Inside the greenhouse, a tour is starting. We get a peek at the growing room.  Hundreds of lush green plants, in pots, lined up in rows under very bright growing lights. Large fans positioned near the ceiling.

Tweed Farms, part of Canopy Growth Corp., is wrapping up a greenhouse expansion – from 350,000 square feet to 1 million. That’s about the size of 22 football fields to accommodate the growth of recreational and medical marijuana.

But the expansion concerns some in this quaint tourist town on the western end of Lake Ontario.

The town – about 13 miles from Niagara Falls – is known for wineries and a theater festival named for George Bernard Shaw. Town councilor Betty Disero worries that the marijuana industry could take over valuable land used for specialty crops – like wine grapes.

“So it would seem to me logically that you’d want to save your specialty crop land to grow food," she says.

The Province of Ontario has earmarked the Niagara Peninsula for the growth of tender fruit and grapes. Last September, Disero called for increasing regulatory protection for land where specialty crops grow.

"We could end up with multiple marijuana greenhouses on an area where tender fruit should be planted," she says.

A few miles from the greenhouse, tourists meander through the village, visiting the shops and restaurants.  Some, like Lado Bertich of Mississauga – are concerned about the pot farm getting bigger.

“It could change the look and feel of [the town] as we know," he says.

Others, like Roberto DeLmas of Mississauga, say the huge marijuana greenhouse won’t change the area.

“No, I don’t think so, actually, because most of the people that come here is middle age seniors, so they may enjoy it. A puff here and here, but I don’t think it will change," he says.

Some in the area also are worried about marijuana’s dank smell. The thick skunk scent has been an issue in U.S. states like Colorado and Vermont.

And in Niagara on the Lake, the owner of one winery told the town board that he’s concerned about his vines. He said they might absorb the aroma and “show the smell of marijuana and will only get only get worse over time.”

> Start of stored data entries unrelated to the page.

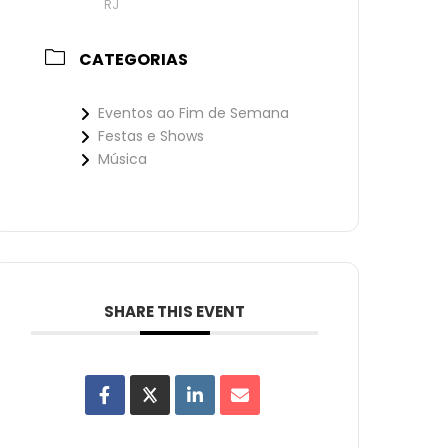
RJ
CATEGORIAS
Eventos ao Fim de Semana
Festas e Shows
Música
SHARE THIS EVENT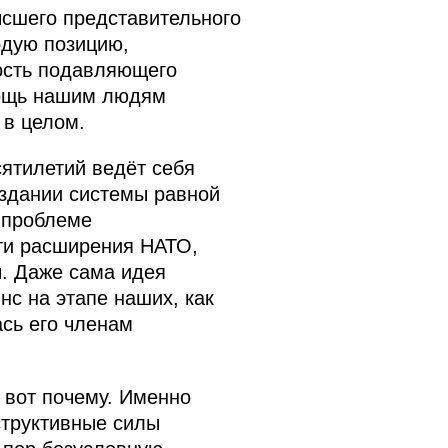
ысшего представительного
рдую позицию,
ость подавляющего
мощь нашим людям
 в целом.
ятилетий ведёт себя
оздании системы равной
 проблеме
ти расширения НАТО,
ы. Даже сама идея
нс на этапе наших, как
ась его членам
– вот почему. Именно
структивные силы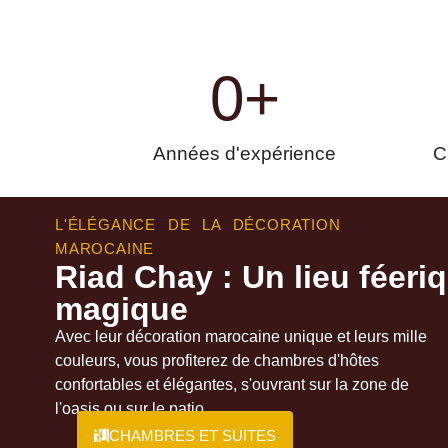
0
+
Années d'expérience
C
L'ÉLÉGANCE DE LA DÉCORATION
MAROCAINE
Riad Chay : Un lieu féeriq
magique
Avec leur décoration marocaine unique et leurs mille
couleurs, vous profiterez de chambres d'hôtes
confortables et élégantes, s'ouvrant sur la zone de
l'oasis ou sur le patio.
CHAMBRES ET SUITES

Another neighbor, Paul Kent of Kent Heritage Farm, is a chicken producer. He’s been up the road from the pot farm for years and hasn’t noticed a stench.

Jordan Sinclair, spokesman for the pot greenhouse, says folks shouldn’t worry about the smell, because  carbon scrubbers manage the exhaust.

"It is an encased facility so I don’t think that there’s any possibility that the cannabis or the smell of it could permeate grapes and change the outcome," he says.

He’s not the only one who thinks growing marijuana makes sense here.

Alan Unwin is with Niagara College Canada, which has a new marijuana growing curriculum. And Unwin says pot is a perfect fit for the region’s established greenhouse industry.

"So a lot of our greenhouse complex here have shifted towards cannabis and growing cannabis legally for both the medicinal and recreations industry as they exist going forward," he says.

Canadian pot was set to be legal for recreational use by July — but some officials speculate that it will be much later.